Autor: Sean T. O’Leary, John D. Rice, Steven G. Federico, Elizabeth A. Bayliss, Taylor K. Soderborg, Yingbo Lou, Joshua T B Williams, Simon J. Hambidge
Rok vydání: 2021
Předmět:
Zdroj: Academic Pediatrics. 21:1126-1133
ISSN: 1876-2859
Popis: Objective To measure the risk of influenza under-vaccination in children of vaccine-hesitant parents, referent to children of nonhesitant parents, in a sample of disadvantaged families in one influenza season. Study Design A prospective observational cohort study of English- and Spanish-speaking parents of 2-year-olds presenting at random for well, sick, or specialty visit care from August 1, 2019 to February 28, 2020. Parents answered demographic questions and the Parent Attitudes about Childhood Vaccines survey.

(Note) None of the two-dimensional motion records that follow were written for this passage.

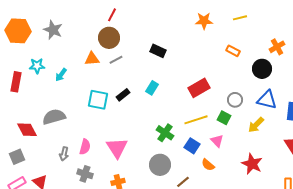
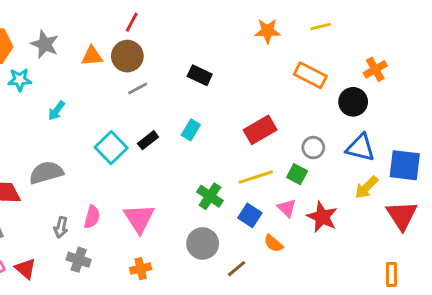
orange rectangle: (233, 51) -> (310, 75), size x1.5
orange triangle: (92, 59) -> (92, 56), moved
cyan star: (37, 66) -> (20, 80), moved
cyan square: (98, 100) -> (111, 148), turned 35
yellow arrow: (256, 125) -> (366, 187), moved
red star: (252, 164) -> (322, 217), moved
gray cross: (85, 174) -> (79, 260), moved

We followed children until season's end, extracting vaccination data on April 30, 2020. We dichotomized vaccination status as unvaccinated or partially/fully vaccinated, analyzing data with multivariable Poisson regression; in secondary analyses, we conducted adjusted time-to-event analyses. Results Overall, 263 parents consented (response rate: 90%); our final sample included 255 dyads. Thirty-three (13%) parents were vaccine hesitant. In adjusted analyses, children of hesitant parents (n = 33) had a 195% increased risk (adjusted Risk Ratio 2.95; 95% confidence interval 1.91, 4.56) of being unvaccinated at season's end, referent to children of nonhesitant parents (n = 222). In time-to-event analyses, children of vaccine-hesitant parents were also more likely to be unvaccinated before influenza activity peaked (P = .02). Conclusions Parental vaccine hesitancy tripled the risk of pediatric influenza nonvaccination in a sample of poor and minority families during the 2019 to 2020 influenza season. As parental vaccine hesitancy appears to exacerbate pediatric influenza vaccination disparities, future work should explore parental hesitancy with poor and minority stakeholders and tailor evidence-based interventions to benefit children from these communities who receive care at all practice sites.